Thanks for the response, is it possible to pass in the loop index variables as arguments to the tensorized function?


So in the output of tvm.lower after tensorize:

After tensorize
produce output {
parallel (m.outer, 0, 2) {
tvm_call_packed(“test_intrin”, tvm_address_of(input1[(m.outer*32)]), tvm_address_of(input2[(m.outer32)]), tvm_address_of(output[(m.outer32)]))

We see that the tvm_address_of is pointing to the right offset in the buffer. Can the implementation of tvm_address_of be modifed to yield the right offset, taking into account parallelized loops?


OK, this might have something to do with a bug in TVM code generation when supporting packed function calling in the parallel body, Can you try swap call_packed by call_extern for now, and directly provide an extern “C” function with the same signature? This will get around this



Can you give an example of how to use call_extern please? I’m passing the output in a s a pointer to the external function so I have a void return type, is this supported?


You can simply use int as return type and not use the values for void functions, and it should work


see https://github.com/dmlc/tvm/blob/master/python/tvm/intrin.py#L134


Some qns:
Do you use TVM_REGISTER_GLOBAL to register the extern function?
How do you export the extern function ,by loading a .so?
do you need get_global_func?
are the arguments to the function C++ datatypes or TVMArgValues as for packed func?


For normal extern function, you don’t need to register them, just make sure they are exported as extern C in the runtime is fine. You cannot get them through tvm.get_global as they are typed c functions


I get the following error:

LLVM ERROR: Program used external function ‘test_intrin’ which could not be resolved!

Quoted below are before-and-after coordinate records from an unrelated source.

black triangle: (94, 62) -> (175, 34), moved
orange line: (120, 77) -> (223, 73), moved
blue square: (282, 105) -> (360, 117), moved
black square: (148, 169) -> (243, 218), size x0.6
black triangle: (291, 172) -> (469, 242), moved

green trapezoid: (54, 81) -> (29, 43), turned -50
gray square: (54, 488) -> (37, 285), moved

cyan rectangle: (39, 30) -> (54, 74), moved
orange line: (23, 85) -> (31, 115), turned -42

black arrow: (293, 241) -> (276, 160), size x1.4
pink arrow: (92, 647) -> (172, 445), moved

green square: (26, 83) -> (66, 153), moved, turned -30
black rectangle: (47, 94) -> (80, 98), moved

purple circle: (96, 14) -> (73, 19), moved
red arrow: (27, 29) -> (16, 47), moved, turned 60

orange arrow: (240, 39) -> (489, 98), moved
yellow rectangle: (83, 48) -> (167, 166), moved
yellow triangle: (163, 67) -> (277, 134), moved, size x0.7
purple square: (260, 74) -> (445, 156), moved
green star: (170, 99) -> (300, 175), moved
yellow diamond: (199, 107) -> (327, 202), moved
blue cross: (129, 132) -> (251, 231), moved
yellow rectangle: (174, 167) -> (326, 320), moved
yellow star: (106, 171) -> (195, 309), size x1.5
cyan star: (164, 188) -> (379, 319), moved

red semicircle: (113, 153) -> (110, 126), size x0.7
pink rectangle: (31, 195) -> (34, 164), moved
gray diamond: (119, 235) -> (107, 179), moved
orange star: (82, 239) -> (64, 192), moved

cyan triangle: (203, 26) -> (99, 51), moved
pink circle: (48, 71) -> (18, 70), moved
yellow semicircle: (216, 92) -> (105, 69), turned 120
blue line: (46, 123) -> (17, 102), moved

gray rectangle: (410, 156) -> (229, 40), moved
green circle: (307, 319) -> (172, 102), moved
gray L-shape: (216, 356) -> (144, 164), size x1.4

I declare the function as extern “C” in the .so file.

f = tvm.module.load("./test.so")

def intrin_func(ins, outs):
body = tvm.call_extern (“int32”,“test_intrin”,ins[0].access_ptr(“rw”),ins[1].access_ptr(“rw”),outs[0].access_ptr(“rw”))

and here is my function

extern “C” int test_intrin(void * input, void * input2, void * output){
printf(“input %.8X\n”, input);




Thank you for the response. The issue I’m facing is that I want to use call_extern to invoke a function in a dynamic .so library which I link by using tvm.module.load.

In your approach you implement the extern function as llvm inline assembly, but for my case the function is implemented in the dynamic .so library and I want to call that… Is there a way to do this?

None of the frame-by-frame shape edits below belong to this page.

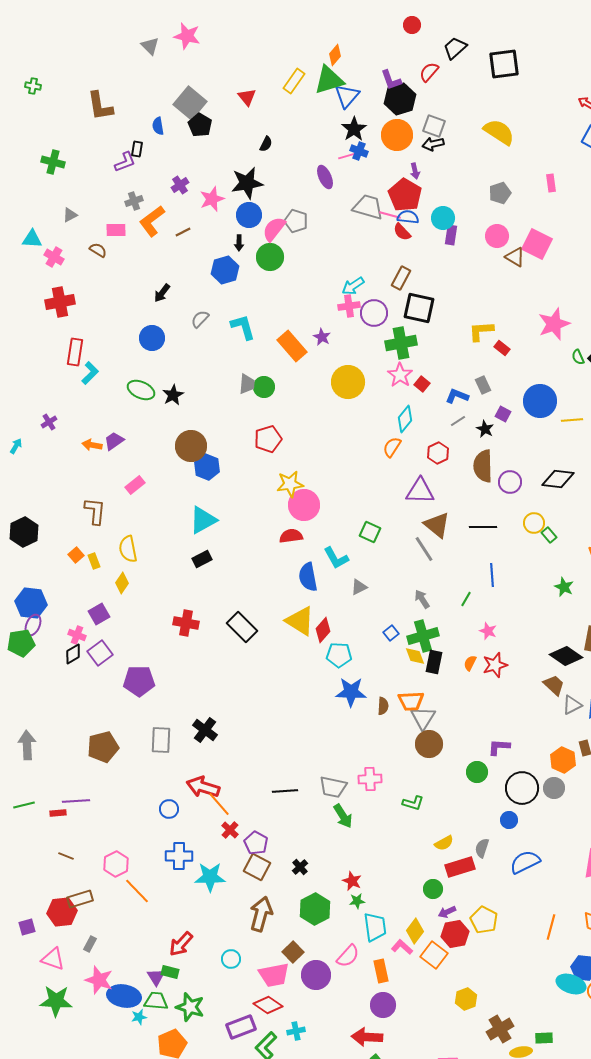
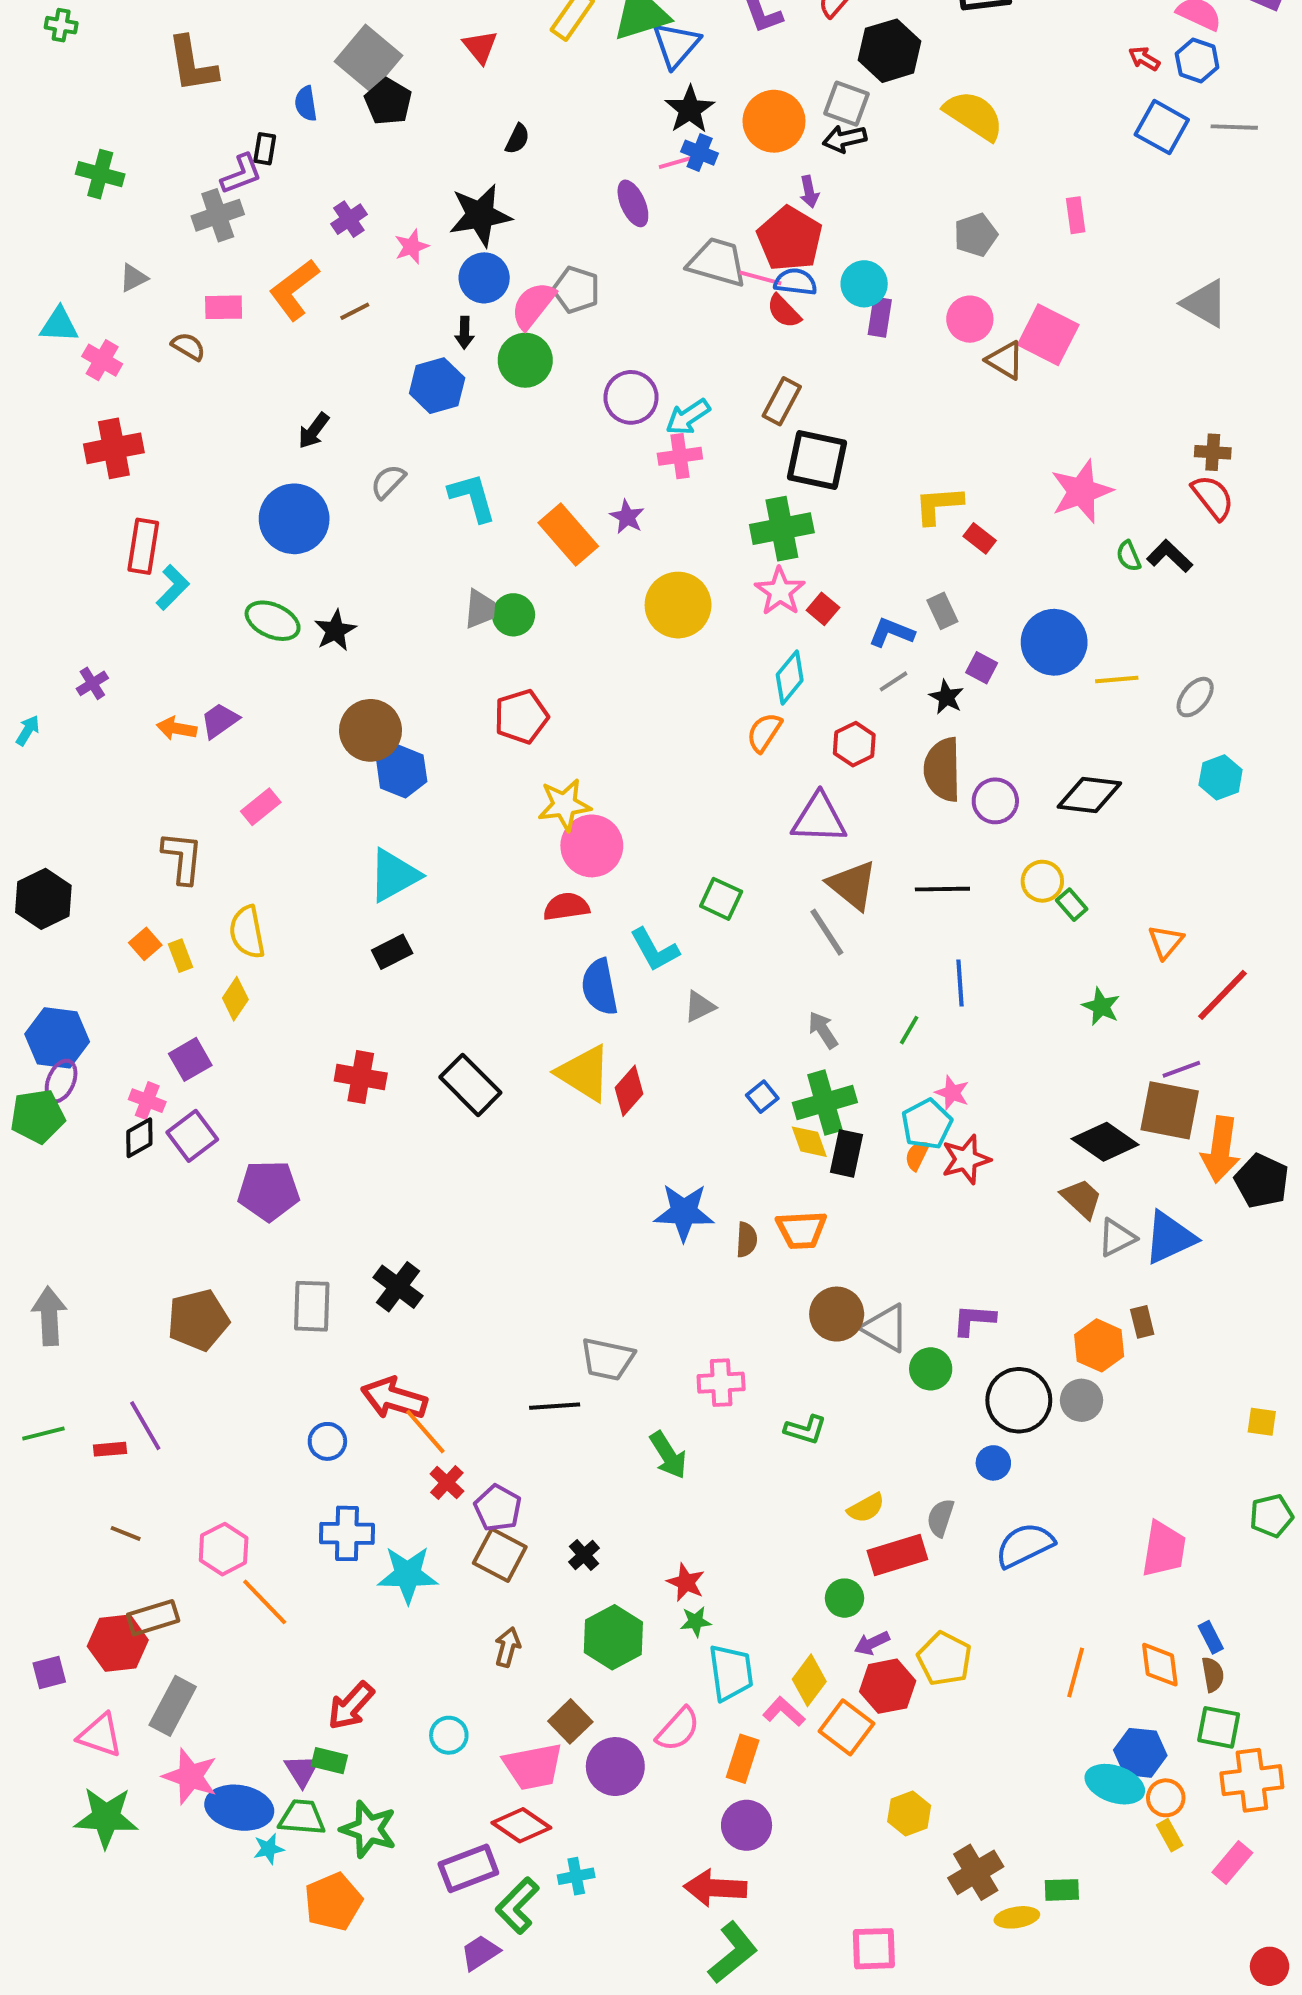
black hexagon: (400, 99) -> (890, 51), moved
pink star: (212, 199) -> (412, 247), size x0.7
gray cross: (134, 201) -> (218, 215), moved, size x1.4
purple circle: (374, 313) -> (631, 397), moved
blue circle: (152, 338) -> (294, 519), size x1.4
cyan pentagon: (339, 655) -> (927, 1124), moved, turned -30
gray triangle: (423, 718) -> (886, 1328), moved, turned -32
gray trapezoid: (333, 787) -> (607, 1359), moved
purple line: (76, 801) -> (145, 1426), turned 64
brown arrow: (261, 914) -> (508, 1647), size x0.6
gray rectangle: (90, 944) -> (173, 1706), size x1.8
orange rectangle: (381, 971) -> (743, 1759), turned 30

You can, as long as the .so library is loaded prior to the tvm.module.load in the tvm runtime



The .so library is an external library which I have compiled using a c++ compiler. Now I load it using tvm.module.load to expose it to tvm runtime. But the external function implemented in the library is not resolved as indicated by the error I reported earlier.



Please check out the example here https://github.com/dmlc/tvm/pull/2156, as I said in my last post, it is fine as long as .so library is loaded in the tvm runtime.

However, we do need to load the so as RTLD_GLOBAL object, so it is visible to other so library. Or you can re-expose it in the tvm runtime and have tvm runtime link against your dll


Thanks, this looks like what I need, I’ll confirm if it worked for me.